14.ª - Daí que, a taxa de juros pelo não pagamento das dívidas à Segurança social, seja superior às taxas bancárias e superiores à taxa legal de 4% ao ano, prevista no Código civil, sendo que até 2010, essa taxa era de 1% ao mês, 12% ao ano e em 2015, foi apenas de 0,46% ao mês, 5,5% ao ano, pelo que tem vindo a decair de forma substancial, não sendo estes juros usurários, pois o seu montante elevado, pretende precisamente dissuadir o incumprimento por parte das entidades empregadoras.
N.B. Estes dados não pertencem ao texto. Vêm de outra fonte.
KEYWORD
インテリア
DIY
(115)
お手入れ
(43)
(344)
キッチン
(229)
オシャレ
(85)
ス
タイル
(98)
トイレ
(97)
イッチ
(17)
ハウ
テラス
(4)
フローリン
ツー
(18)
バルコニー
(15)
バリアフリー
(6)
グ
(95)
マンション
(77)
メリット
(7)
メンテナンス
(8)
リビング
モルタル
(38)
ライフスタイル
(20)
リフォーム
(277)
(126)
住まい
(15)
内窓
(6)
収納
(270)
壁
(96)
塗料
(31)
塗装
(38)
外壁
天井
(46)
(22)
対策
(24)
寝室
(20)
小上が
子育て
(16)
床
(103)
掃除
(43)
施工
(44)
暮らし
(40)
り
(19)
15.ª - Em consequência, existe legislação especial relativamente aos juros por dívidas ao Estado, pois o reconhecimento dos direitos e cumprimento das obrigações decorrentes dos regimes de segurança social estão consagrados em legislação especial (v.g. Lei de Bases da Segurança Social - Lei n.º 4/2007 de 16 de Janeiro e artigos 211.º e 212.° do Código dos Regimes Contributivos do Sistema Previdencial de Segurança Social (C.R.C.S.P.S.S.), instituído pela Lei n.º 110/2009 de 16 de Setembro e as taxas em vigor durante o período contributivo em dívida e até ao presente, apuradas nos termos do artigo 3.º do DL n.º 73/99, de 16 de Março (na redacção que lhe foi dada pela Lei n.º 3B/2010 de 28 de abril, e pela Lei n.º 55-A/2010 de 31 de Dezembro) de acordo com as taxas privativas da Segurança Social.

16.ª - Ora, nos termos do art. 7.º n.º 3 do Código Civil, a lei especial prevalece sobre a lei geral, salvo quando for outra a intenção inequívoca do legislador e nenhuma disposição legal aponta no sentido, e muito menos, inequívoco, de que foi propósito do legislador afastar a aplicação das taxas de juro moratórias que se encontram previstas na legislação especial a que aludimos.

17.ª - Por outro lado, o art. 129.º do Código Penal, quando alude à “lei civil”, não pode ser interpretado no sentido de excluir a aplicação da lei tributária, quando esteja em causa a prática de um crime tributário do qual resultou responsabilidade civil.

18.ª - Assim, existindo legislação especial quanto a taxas de juro e cálculo destes, relativamente às dívidas por contribuições à Segurança Social, deve tal legislação ser aplicável aos pedidos de indemnização deduzidos em processo-crime que tenha por objecto uma infracção tributária (em que seja lesada a segurança social) e não a legislação geral.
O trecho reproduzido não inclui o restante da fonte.